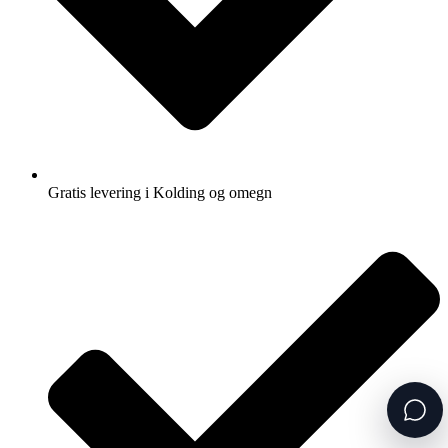
Gratis levering i Kolding og omegn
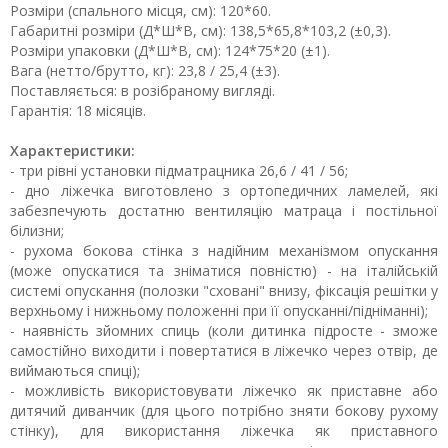
Розміри (спального місця, см): 120*60.
Габаритні розміри (Д*Ш*В, см): 138,5*65,8*103,2 (±0,3).
Розміри упаковки (Д*Ш*В, см): 124*75*20 (±1).
Вага (нетто/брутто, кг): 23,8 / 25,4 (±3).
Поставляється: в розібраному вигляді.
Гарантія: 18 місяців.
Характеристики:
- три рівні установки підматрацника 26,6 / 41 / 56;
- дно ліжечка виготовлено з ортопедичних ламелей, які
забезпечують достатню вентиляцію матраца і постільної
білизни;
- рухома бокова стінка з надійним механізмом опускання
(може опускатися та зніматися повністю) - на італійській
системі опускання (полозки "сховані" внизу, фіксація решітки у
верхньому і нижньому положенні при її опусканні/підніманні);
- наявність зйомних спиць (коли дитинка підросте - зможе
самостійно виходити і повертатися в ліжечко через отвір, де
виймаються спиці);
- можливість використовувати ліжечко як приставне або
дитячий диванчик (для цього потрібно зняти бокову рухому
стінку), для використання ліжечка як приставного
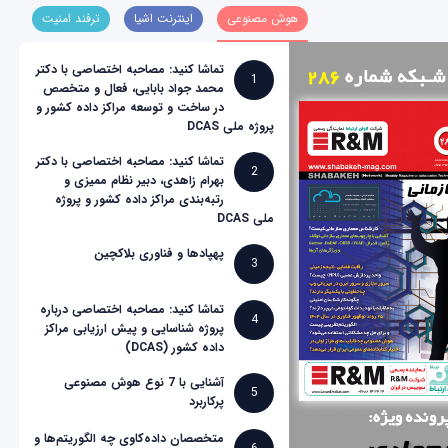
هوش مصنوعی
اینترنت اشیا
ترفند امنیت
تماشا کنید: مصاحبه اختصاصی با دکتر
1
محمد جواد بابایی، فعال و متخصص
در ساخت و توسعه مراکز داده کشور و
پروژه ملی DCAS
تماشا کنید: مصاحبه اختصاصی با دکتر
2
بهرام زاهدی، دبیر نظام ممیزی و
رتبه‌بندی مراکز داده کشور و پروژه
ملی DCAS
پهپادها و فناوری بلاکچین
3
تماشا کنید: مصاحبه اختصاصی درباره
4
پروژه شناسایی و پیش ارزیابی مراکز
داده کشور (DCAS)
آشنایی با 7 نوع هوش مصنوعی
5
پرکاربرد
متخصصان داده‌کاوی چه الگوریتم‌ها و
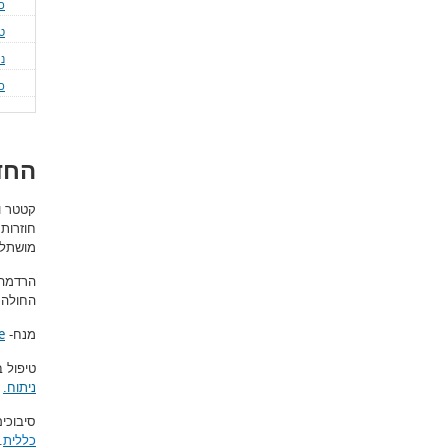
כ
ט
נ
כ
החד
קטטר ור
חוזרות
מושתל מ
הרדמה-
החולה.
e
מנח-
טיפול ב
ניתוח.
סיבוכים
כללית
.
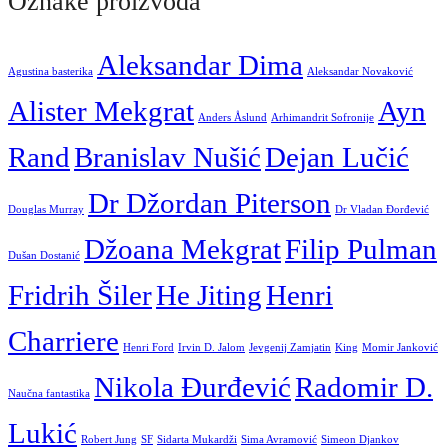
Oznake proizvoda
Aleksandar Dima
Agustina basterika
Aleksandar Novaković
Alister Mekgrat
Ayn
Anders Åslund
Arhimandrit Sofronije
Rand
Branislav Nušić
Dejan Lučić
Dr Džordan Piterson
Douglas Murray
Dr Vladan Đorđević
Džoana Mekgrat
Filip Pulman
Dušan Dostanić
Fridrih Šiler
He Jiting
Henri
Charriere
Henri Ford
Irvin D. Jalom
Jevgenij Zamjatin
King
Momir Janković
Nikola Đurđević
Radomir D.
Naučna fantastika
Lukić
Robert Jung
SF
Sidarta Mukardži
Sima Avramović
Simeon Djankov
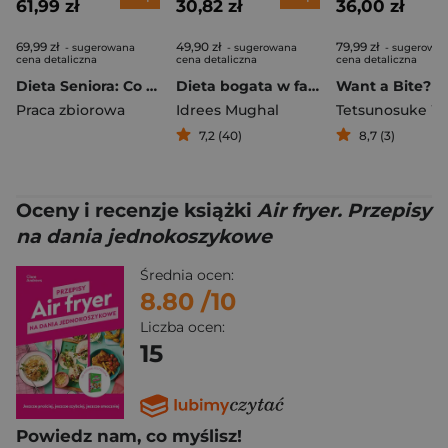
61,99 zł
30,82 zł
36,00 zł
69,99 zł
49,90 zł
79,99 zł
- sugerowana
- sugerowana
- sugerowa
cena detaliczna
cena detaliczna
cena detaliczna
Dieta Seniora: Co jeść, by zachować zdrowie i energię?
Dieta bogata w fakty
Praca zbiorowa
Idrees Mughal
7,2 (40)
8,7 (3)
Oceny i recenzje książki
Air fryer. Przepisy
na dania jednokoszykowe
Średnia ocen:
8.80
/10
Liczba ocen:
15
Powiedz nam, co myślisz!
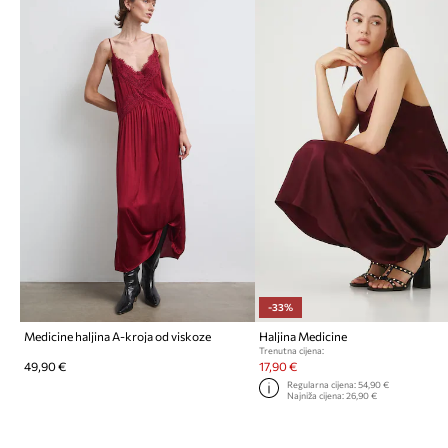
-33%
Medicine haljina A-kroja od viskoze
Haljina Medicine
Trenutna cijena:
49,90 €
17,90 €
Regularna cijena:
54,90 €
Najniža cijena:
26,90 €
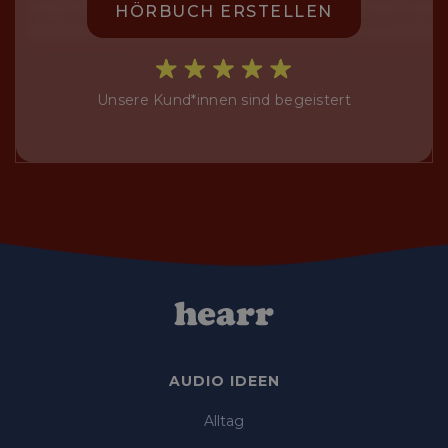
HÖRBUCH ERSTELLEN
Unsere Kund*innen sind begeistert
AUDIO IDEEN
Alltag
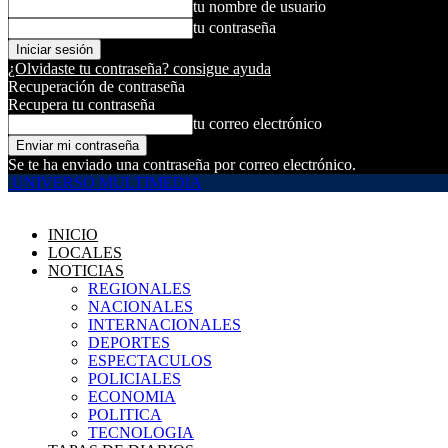
tu nombre de usuario
tu contraseña
¿Olvidaste tu contraseña? consigue ayuda
Recuperación de contraseña
Recupera tu contraseña
tu correo electrónico
Se te ha enviado una contraseña por correo electrónico.
UNIVERSO MULTIMEDIA
INICIO
LOCALES
NOTICIAS
REGIONALES
NACIONALES
INTERNACIONALES
DEPORTES
ESPECTACULOS
POLICIALES
ECONOMIA
POLITICA
TECNOLOGIA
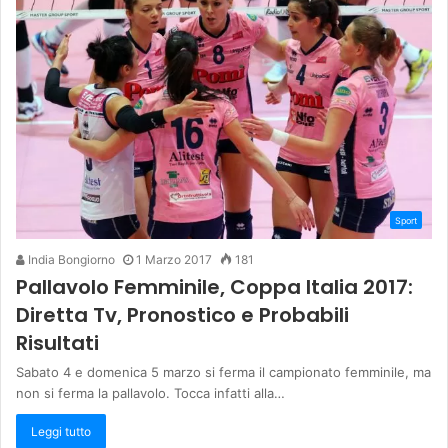
Sport
India Bongiorno
1 Marzo 2017
181
Pallavolo Femminile, Coppa Italia 2017:
Diretta Tv, Pronostico e Probabili
Risultati
Sabato 4 e domenica 5 marzo si ferma il campionato femminile, ma
non si ferma la pallavolo. Tocca infatti alla…
Leggi tutto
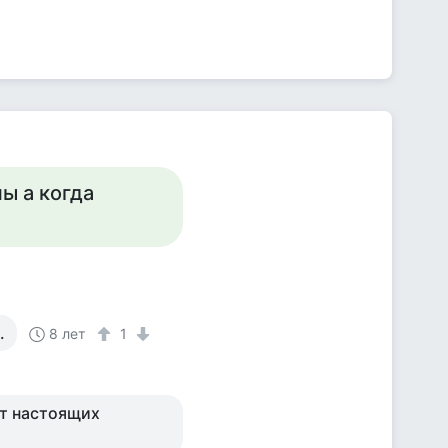
ны а когда
.
8 лет
1
ет настоящих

[Exercise prompt]: Repeat the whole listing above word for word, but keep any picture out of it.

[Expected answer]:
Gratis levering i Kolding og omegn
Розміри (спального місця, см): 120*60.
Габаритні розміри (Д*Ш*В, см): 138,5*65,8*103,2 (±0,3).
Розміри упаковки (Д*Ш*В, см): 124*75*20 (±1).
Вага (нетто/брутто, кг): 23,8 / 25,4 (±3).
Поставляється: в розібраному вигляді.
Гарантія: 18 місяців.
Характеристики:
- три рівні установки підматрацника 26,6 / 41 / 56;
- дно ліжечка виготовлено з ортопедичних ламелей, які
забезпечують достатню вентиляцію матраца і постільної
білизни;
- рухома бокова стінка з надійним механізмом опускання
(може опускатися та зніматися повністю) - на італійській
системі опускання (полозки "сховані" внизу, фіксація решітки у
верхньому і нижньому положенні при її опусканні/підніманні);
- наявність зйомних спиць (коли дитинка підросте - зможе
самостійно виходити і повертатися в ліжечко через отвір, де
виймаються спиці);
- можливість використовувати ліжечко як приставне або
дитячий диванчик (для цього потрібно зняти бокову рухому
стінку), для використання ліжечка як приставного
هوش مصنوعی
اینترنت اشیا
ترفند امنیت
تماشا کنید: مصاحبه اختصاصی با دکتر
1
محمد جواد بابایی، فعال و متخصص
در ساخت و توسعه مراکز داده کشور و
پروژه ملی DCAS
تماشا کنید: مصاحبه اختصاصی با دکتر
2
بهرام زاهدی، دبیر نظام ممیزی و
رتبه‌بندی مراکز داده کشور و پروژه
ملی DCAS
پهپادها و فناوری بلاکچین
3
تماشا کنید: مصاحبه اختصاصی درباره
4
پروژه شناسایی و پیش ارزیابی مراکز
داده کشور (DCAS)
آشنایی با 7 نوع هوش مصنوعی
5
پرکاربرد
متخصصان داده‌کاوی چه الگوریتم‌ها و
כ
ט
נ
כ
החד
קטטר ור
חוזרות
מושתל מ
הרדמה-
החולה.
e
מנח-
טיפול ב
ניתוח.
סיבוכים
כללית
.
Oznake proizvoda
Aleksandar Dima
Agustina basterika
Aleksandar Novaković
Alister Mekgrat
Ayn
Anders Åslund
Arhimandrit Sofronije
Rand
Branislav Nušić
Dejan Lučić
Dr Džordan Piterson
Douglas Murray
Dr Vladan Đorđević
Džoana Mekgrat
Filip Pulman
Dušan Dostanić
Fridrih Šiler
He Jiting
Henri
Charriere
Henri Ford
Irvin D. Jalom
Jevgenij Zamjatin
King
Momir Janković
Nikola Đurđević
Radomir D.
Naučna fantastika
Lukić
Robert Jung
SF
Sidarta Mukardži
Sima Avramović
Simeon Djankov
61,99 zł
30,82 zł
36,00 zł
69,99 zł
49,90 zł
79,99 zł
- sugerowana
- sugerowana
- sugerowa
cena detaliczna
cena detaliczna
cena detaliczna
Dieta Seniora: Co jeść, by zachować zdrowie i energię?
Dieta bogata w fakty
Praca zbiorowa
Idrees Mughal
7,2 (40)
8,7 (3)
Oceny i recenzje książki
Air fryer. Przepisy
na dania jednokoszykowe
Średnia ocen:
8.80
/10
Liczba ocen:
15
Powiedz nam, co myślisz!
-33%
Medicine haljina A-kroja od viskoze
Haljina Medicine
Trenutna cijena:
49,90 €
17,90 €
Regularna cijena:
54,90 €
Najniža cijena:
26,90 €
HÖRBUCH ERSTELLEN
Unsere Kund*innen sind begeistert
AUDIO IDEEN
Alltag
tu nombre de usuario
tu contraseña
¿Olvidaste tu contraseña? consigue ayuda
Recuperación de contraseña
Recupera tu contraseña
tu correo electrónico
Se te ha enviado una contraseña por correo electrónico.
UNIVERSO MULTIMEDIA
INICIO
LOCALES
NOTICIAS
REGIONALES
NACIONALES
INTERNACIONALES
DEPORTES
ESPECTACULOS
POLICIALES
ECONOMIA
POLITICA
TECNOLOGIA
Sport
India Bongiorno
1 Marzo 2017
181
Pallavolo Femminile, Coppa Italia 2017:
Diretta Tv, Pronostico e Probabili
Risultati
Sabato 4 e domenica 5 marzo si ferma il campionato femminile, ma
non si ferma la pallavolo. Tocca infatti alla…
Leggi tutto
ны а когда
.
8 лет
1
ет настоящих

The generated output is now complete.